**Activity**. Look through the records and copy each line that has "Мебель" in it.

**Records shown**.

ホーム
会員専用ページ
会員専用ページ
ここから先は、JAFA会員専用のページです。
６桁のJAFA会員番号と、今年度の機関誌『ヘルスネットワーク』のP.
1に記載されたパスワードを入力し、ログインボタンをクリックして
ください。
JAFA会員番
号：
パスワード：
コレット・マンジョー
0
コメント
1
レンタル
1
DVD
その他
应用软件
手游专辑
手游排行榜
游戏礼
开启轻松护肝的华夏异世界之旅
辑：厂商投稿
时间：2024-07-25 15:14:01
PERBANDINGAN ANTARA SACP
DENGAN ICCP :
...
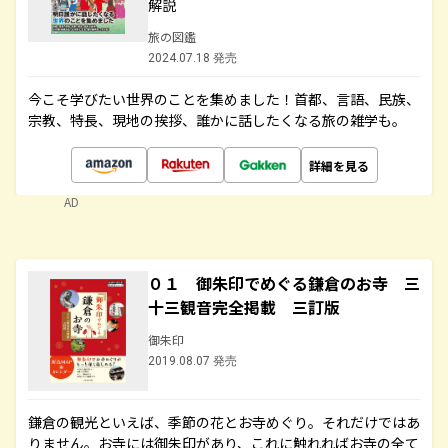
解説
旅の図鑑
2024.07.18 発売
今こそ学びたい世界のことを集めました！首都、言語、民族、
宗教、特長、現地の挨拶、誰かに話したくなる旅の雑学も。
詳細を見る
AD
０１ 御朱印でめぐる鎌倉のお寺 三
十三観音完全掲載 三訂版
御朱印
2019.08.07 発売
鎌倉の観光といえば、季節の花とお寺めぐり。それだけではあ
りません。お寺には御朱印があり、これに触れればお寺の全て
* * *
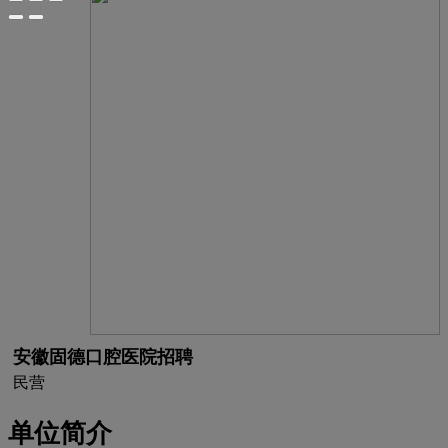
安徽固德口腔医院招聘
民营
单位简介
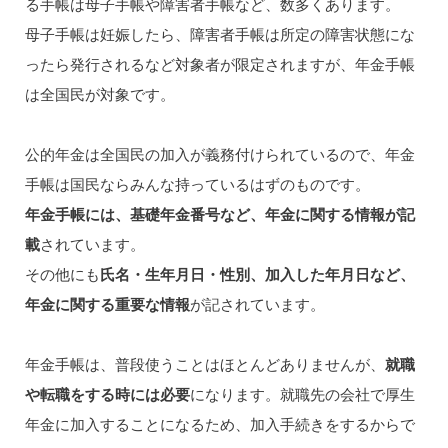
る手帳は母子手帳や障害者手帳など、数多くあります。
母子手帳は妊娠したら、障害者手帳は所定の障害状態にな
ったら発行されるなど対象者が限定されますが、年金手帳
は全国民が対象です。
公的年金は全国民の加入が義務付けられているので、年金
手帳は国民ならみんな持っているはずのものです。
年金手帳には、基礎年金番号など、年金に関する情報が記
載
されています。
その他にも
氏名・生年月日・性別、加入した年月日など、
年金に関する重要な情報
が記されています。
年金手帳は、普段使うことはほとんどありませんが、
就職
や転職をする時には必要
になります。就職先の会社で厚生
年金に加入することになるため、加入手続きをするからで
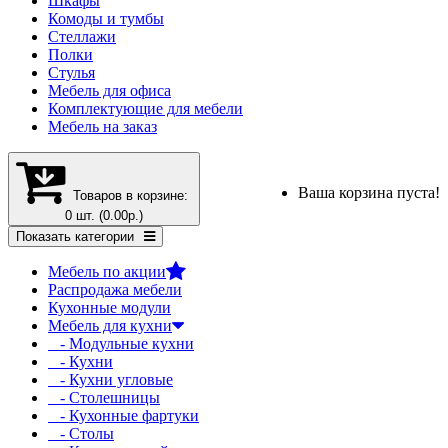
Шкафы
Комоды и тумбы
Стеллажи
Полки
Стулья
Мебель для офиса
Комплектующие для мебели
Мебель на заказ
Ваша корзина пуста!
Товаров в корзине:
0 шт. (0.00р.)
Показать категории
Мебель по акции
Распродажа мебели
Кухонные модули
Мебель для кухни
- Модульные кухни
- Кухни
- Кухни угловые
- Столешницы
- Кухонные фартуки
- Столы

**Solution to the problem**.
Мебель для офиса
Мебель на заказ
Мебель по акции
Мебель для кухни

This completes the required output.